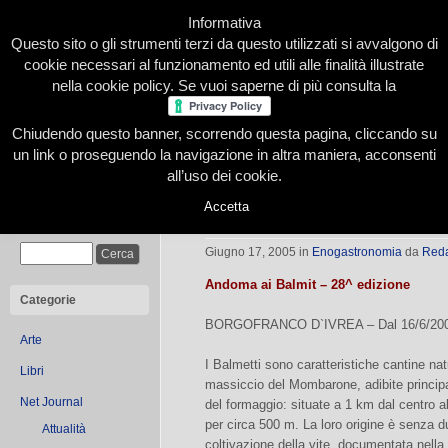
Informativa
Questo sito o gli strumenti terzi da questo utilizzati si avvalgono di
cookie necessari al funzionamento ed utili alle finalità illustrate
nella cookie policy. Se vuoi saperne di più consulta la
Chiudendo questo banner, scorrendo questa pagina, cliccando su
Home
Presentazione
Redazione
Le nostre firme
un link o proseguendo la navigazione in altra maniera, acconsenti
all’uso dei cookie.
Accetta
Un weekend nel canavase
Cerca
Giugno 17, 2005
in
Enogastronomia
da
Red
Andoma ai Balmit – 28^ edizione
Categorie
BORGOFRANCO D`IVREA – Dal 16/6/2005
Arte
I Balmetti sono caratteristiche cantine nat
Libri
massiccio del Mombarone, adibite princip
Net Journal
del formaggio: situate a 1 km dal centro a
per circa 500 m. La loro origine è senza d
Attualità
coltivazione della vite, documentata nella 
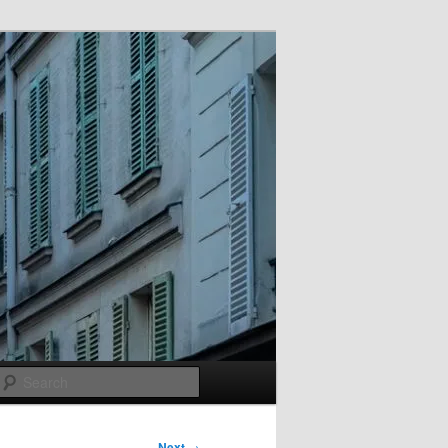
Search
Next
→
+--
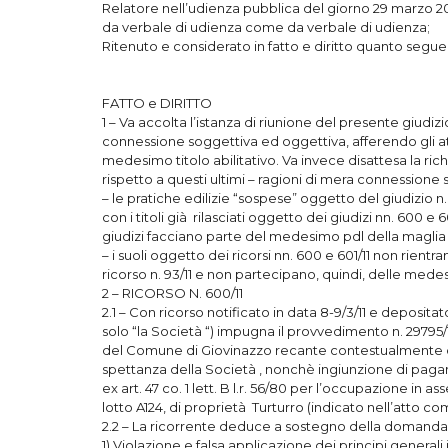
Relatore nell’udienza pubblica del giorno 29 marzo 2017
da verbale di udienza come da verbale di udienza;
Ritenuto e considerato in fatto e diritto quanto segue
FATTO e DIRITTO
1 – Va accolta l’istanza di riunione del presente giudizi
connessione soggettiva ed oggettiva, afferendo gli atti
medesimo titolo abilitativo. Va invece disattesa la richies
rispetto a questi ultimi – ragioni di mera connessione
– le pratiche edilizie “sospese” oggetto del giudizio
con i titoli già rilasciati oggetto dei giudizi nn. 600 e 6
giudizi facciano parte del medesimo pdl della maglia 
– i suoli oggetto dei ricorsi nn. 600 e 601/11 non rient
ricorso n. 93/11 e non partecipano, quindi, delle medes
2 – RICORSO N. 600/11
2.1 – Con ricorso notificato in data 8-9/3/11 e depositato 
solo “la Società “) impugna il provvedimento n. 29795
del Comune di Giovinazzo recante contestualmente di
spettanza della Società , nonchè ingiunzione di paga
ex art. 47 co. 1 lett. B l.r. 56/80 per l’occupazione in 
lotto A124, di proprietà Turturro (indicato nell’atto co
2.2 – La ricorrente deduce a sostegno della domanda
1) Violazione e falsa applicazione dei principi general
+--
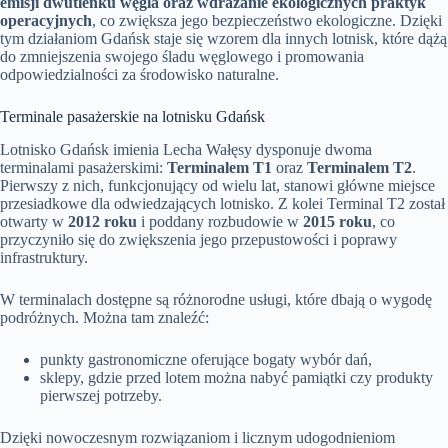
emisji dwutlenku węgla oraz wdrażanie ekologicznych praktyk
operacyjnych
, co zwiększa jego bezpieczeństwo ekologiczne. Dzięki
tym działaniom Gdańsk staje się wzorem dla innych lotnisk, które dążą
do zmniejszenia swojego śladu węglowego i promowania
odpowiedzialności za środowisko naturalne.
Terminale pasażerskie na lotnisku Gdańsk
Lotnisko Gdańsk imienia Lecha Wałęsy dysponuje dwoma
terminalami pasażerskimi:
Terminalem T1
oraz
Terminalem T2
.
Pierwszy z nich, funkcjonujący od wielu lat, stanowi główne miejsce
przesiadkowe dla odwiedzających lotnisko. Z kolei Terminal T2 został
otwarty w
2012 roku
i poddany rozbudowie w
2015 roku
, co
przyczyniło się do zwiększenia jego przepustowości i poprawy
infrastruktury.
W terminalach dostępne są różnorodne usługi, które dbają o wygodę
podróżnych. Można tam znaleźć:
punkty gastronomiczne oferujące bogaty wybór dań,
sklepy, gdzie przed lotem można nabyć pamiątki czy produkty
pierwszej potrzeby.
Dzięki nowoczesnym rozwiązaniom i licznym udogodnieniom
+--
== Exercise requirements ==
I'd like the lines above from the one with "Informativa" up to and including the one with "Le nostre firme" copied exactly, with no other lines.

== Your response ==
Informativa
Questo sito o gli strumenti terzi da questo utilizzati si avvalgono di
cookie necessari al funzionamento ed utili alle finalità illustrate
nella cookie policy. Se vuoi saperne di più consulta la
Chiudendo questo banner, scorrendo questa pagina, cliccando su
Home
Presentazione
Redazione
Le nostre firme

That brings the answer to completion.